The present invention relates to semiconductor memory devices. More particularly, the present invention is directed to a multi-plane semiconductor memory device and a block management method of the same.
Semiconductor memory devices are storage units capable of storing and releasing data, as needed. Semiconductor memory devices are generally classified as random access memories (RAMs) and read-only memories (ROMs). RAMs, called volatile memories, lose stored data when there is no power supply. ROMs, called nonvolatile memories, retain stored data even without power supply. Flash memories are currently widely used as a type of nonvolatile storage unit.
In a traditional flash memory, all memory blocks are located on a single plane. This is called single-plane structure. Erasing operations are performed in block units. In a flash memory having a single-plane structure, a command is available to a block unit in an erasing mode, and to a page unit in programming and reading modes.
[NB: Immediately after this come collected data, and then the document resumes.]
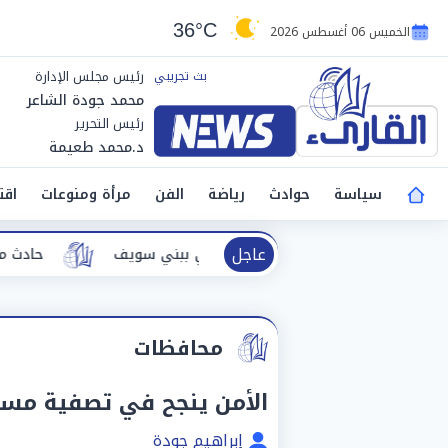
36°C
الخميس 06 أغسطس 2026
رئيس مجلس الإدارة
محمد جودة الشاعر
رئيس التحرير
د.محمد طعيمة
سياسة
حوادث
رياضة
الفن
مرأة ومنوعات
اقت
عاجل
يا حادث نفق الودي ببني سويف
حادث مأساوي.. ارتفاع ضحايا انقلاب
محافظات
الأمن ينجح في تصفية مس
إبراهيم جودة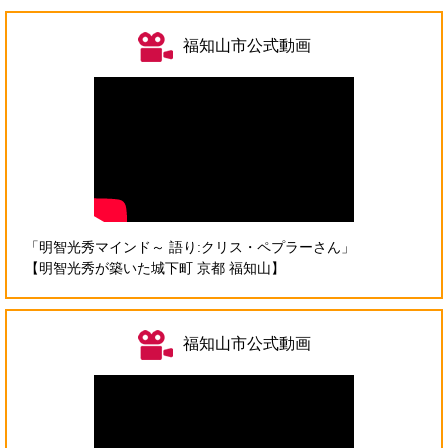
リ
ン
福知山市公式動画
ク
＞
「明智光秀マインド～ 語り:クリス・ペプラーさん」
【明智光秀が築いた城下町 京都 福知山】
福知山市公式動画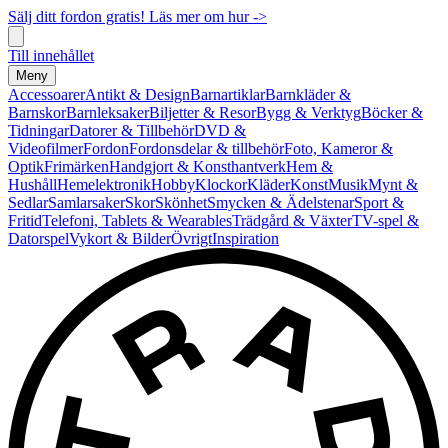
Sälj ditt fordon gratis! Läs mer om hur ->
Till innehållet
Meny
Accessoarer
Antikt & Design
Barnartiklar
Barnkläder &
Barnskor
Barnleksaker
Biljetter & Resor
Bygg & Verktyg
Böcker &
Tidningar
Datorer & Tillbehör
DVD &
Videofilmer
Fordon
Fordonsdelar & tillbehör
Foto, Kameror &
Optik
Frimärken
Handgjort & Konsthantverk
Hem &
Hushåll
Hemelektronik
Hobby
Klockor
Kläder
Konst
Musik
Mynt &
Sedlar
Samlarsaker
Skor
Skönhet
Smycken & Ädelstenar
Sport &
Fritid
Telefoni, Tablets & Wearables
Trädgård & Växter
TV-spel &
Datorspel
Vykort & Bilder
Övrigt
Inspiration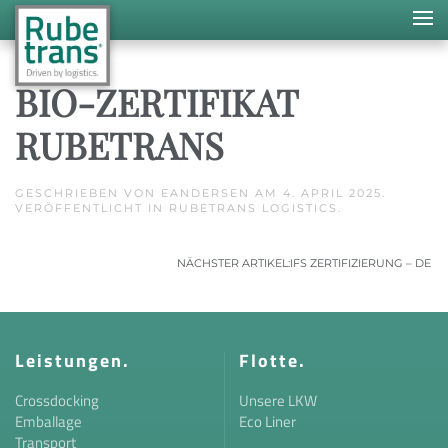
Skip to main content
BIO-ZERTIFIKAT
RUBETRANS
GESCHRIEBEN VON
EANDERSEN
AM
4. APRIL 2025
.
VERÖFFENTLICHT IN
RUBETRANS LOGISTICS
.
NÄCHSTER ARTIKEL:
IFS ZERTIFIZIERUNG – DE
Leistungen.
Flotte.
Crossdocking
Unsere LKW
Emballage
Eco Liner
Transport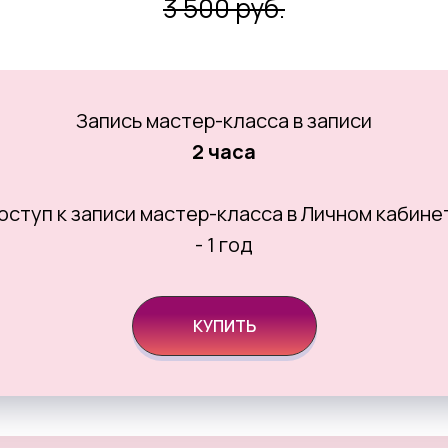
3 500 руб.
Запись мастер-класса в записи
2 часа
оступ к записи мастер-класса в Личном кабине
- 1 год
КУПИТЬ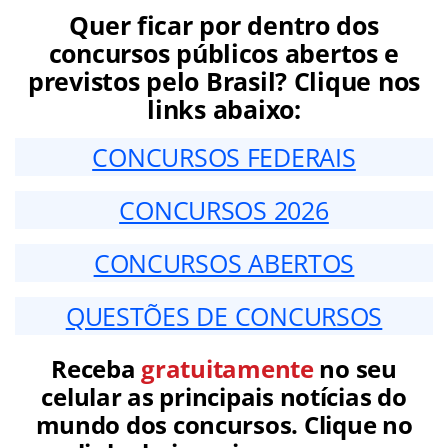
Quer ficar por dentro dos
concursos públicos abertos e
previstos pelo Brasil? Clique nos
links abaixo:
CONCURSOS FEDERAIS
CONCURSOS 2026
CONCURSOS ABERTOS
QUESTÕES DE CONCURSOS
Receba
gratuitamente
no seu
celular as principais notícias do
mundo dos concursos. Clique no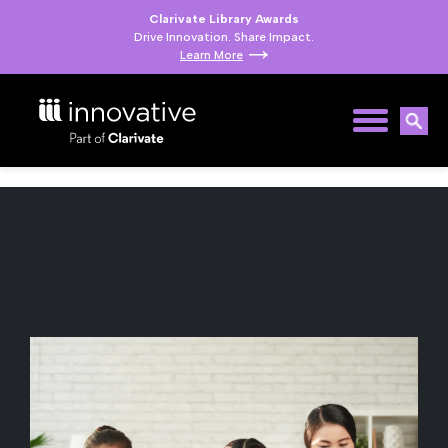
Clarivate Library Awards
Drive Innovation. Share Impact.
Learn More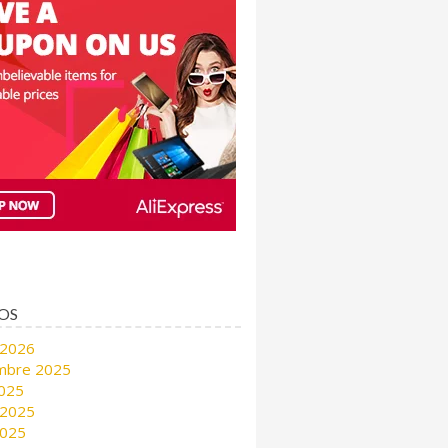
OS
 2026
mbre 2025
2025
 2025
2025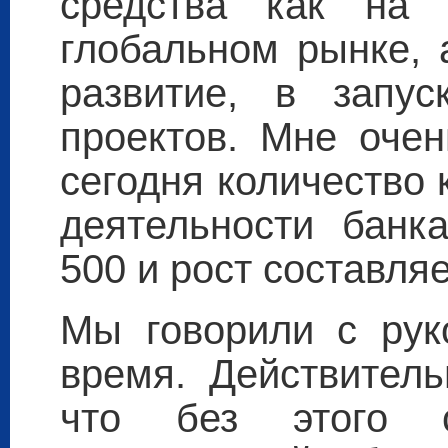
средства как на 
глобальном рынке, 
развитие, в запус
проектов. Мне очен
сегодня количество 
деятельности банк
500 и рост составляе
Мы говорили с рук
время. Действитель
что без этого с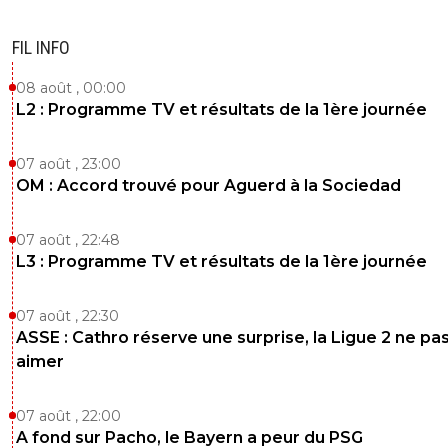
on en a surtout tous ras le bol de toi pauvre dechet
rager chez ta mere tu nous as gonflé
FIL INFO
0
+
Répondre
08 août , 00:00
L2 : Programme TV et résultats de la 1ère journée
07 août , 23:00
OM : Accord trouvé pour Aguerd à la Sociedad
07 août , 22:48
L3 : Programme TV et résultats de la 1ère journée
07 août , 22:30
ASSE : Cathro réserve une surprise, la Ligue 2 ne pa
aimer
07 août , 22:00
A fond sur Pacho, le Bayern a peur du PSG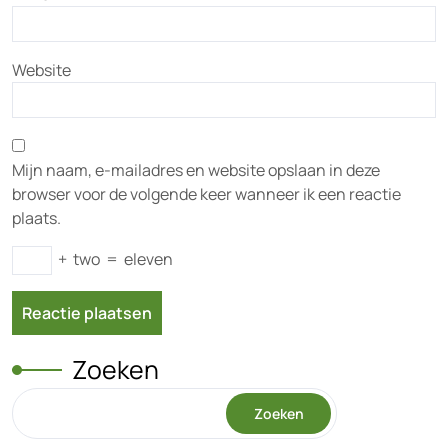
Website
Mijn naam, e-mailadres en website opslaan in deze
browser voor de volgende keer wanneer ik een reactie
plaats.
+
two
=
eleven
Zoeken
Zoeken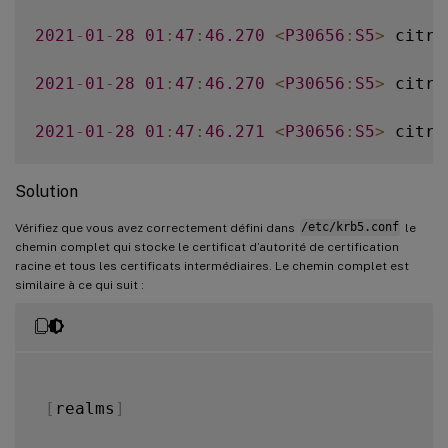
2021
-
01
-
28
01
:
47
:
46.270
<
P30656
:
S5
>
 citri
2021
-
01
-
28
01
:
47
:
46.270
<
P30656
:
S5
>
 citri
2021
-
01
-
28
01
:
47
:
46.271
<
P30656
:
S5
>
 citri
2021
-
01
-
28
01
:
47
:
46.271
<
P30656
:
S5
>
 citri
Solution
2021
-
01
-
28
01
:
47
:
46.271
<
P30656
:
S5
>
 citri
Vérifiez que vous avez correctement défini dans
/etc/krb5.conf
le
chemin complet qui stocke le certificat d’autorité de certification
racine et tous les certificats intermédiaires. Le chemin complet est
2021
-
01
-
28
01
:
47
:
46.271
<
P30656
:
S5
>
 citri
similaire à ce qui suit :
2021
-
01
-
28
01
:
47
:
48.060
<
P30656
:
S5
>
 citri
[
realms
]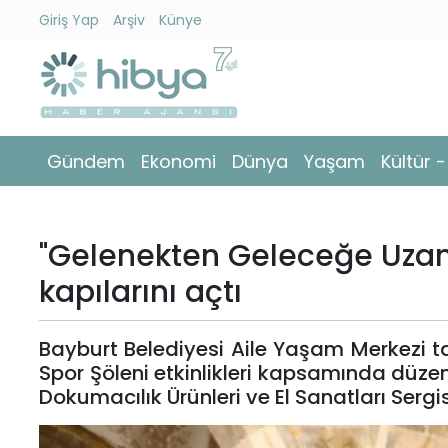
Giriş Yap
Arşiv
Künye
Ara
Gündem
Gündem
Ekonomi
Dünya
Yaşam
Kültür 
Ekonomi
Dünya
"Gelenekten Geleceğe Uzana
Yaşam
kapılarını açtı
Kültür
Bayburt Belediyesi Aile Yaşam Merkezi ta
-
Spor Şöleni etkinlikleri kapsamında düz
Sanat
Dokumacılık Ürünleri ve El Sanatları Sergi
Spor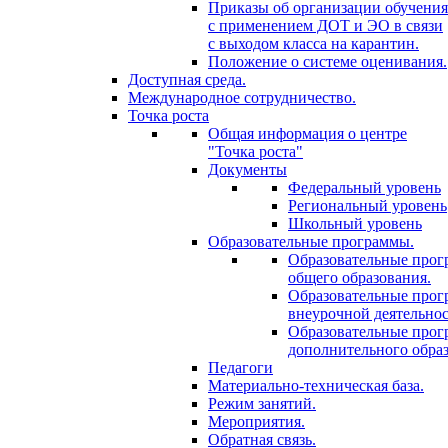
Приказы об организации обучения
с применением ДОТ и ЭО в связи
с выходом класса на карантин.
Положение о системе оценивания.
Доступная среда.
Международное сотрудничество.
Точка роста
Общая информация о центре
"Точка роста"
Документы
Федеральный уровень
Региональный уровень
Школьный уровень
Образовательные программы.
Образовательные про
общего образования.
Образовательные про
внеурочной деятельнос
Образовательные про
дополнительного образ
Педагоги
Материально-техническая база.
Режим занятий.
Мероприятия.
Обратная связь.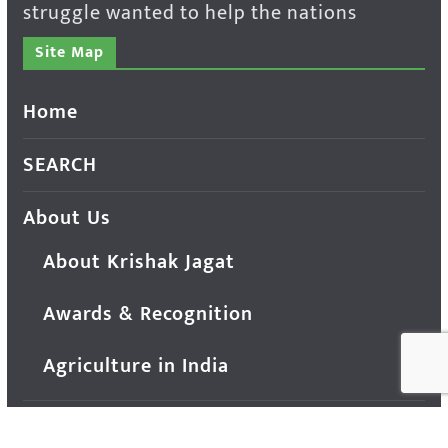
struggle wanted to help the nations
Site Map
Home
SEARCH
About Us
About Krishak Jagat
Awards & Recognition
Agriculture in India
E-paper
For the purpose of enhancing performance of semiconductor memory devices, a multi-plane structure has been proposed. In a multi-plane semiconductor memory device, blocks are distributed over multiple planes. An advantage of such a multi-plane structure is that erasing, programming and reading operations can be simultaneously executed on blocks or pages, even when placed independently on different planes. Blocks operating at the same time are arranged successively over adjacent planes. Such an assembly of simultaneously operating blocks is referred to as a “multi-plane operation group.”
FIGS. 1A and 1B are block diagrams respectively showing single and multiple plane structures. FIG. 1A illustrates the single plane structure, while the FIG. 1B illustrates the multiple plane (or multi-plane) structure.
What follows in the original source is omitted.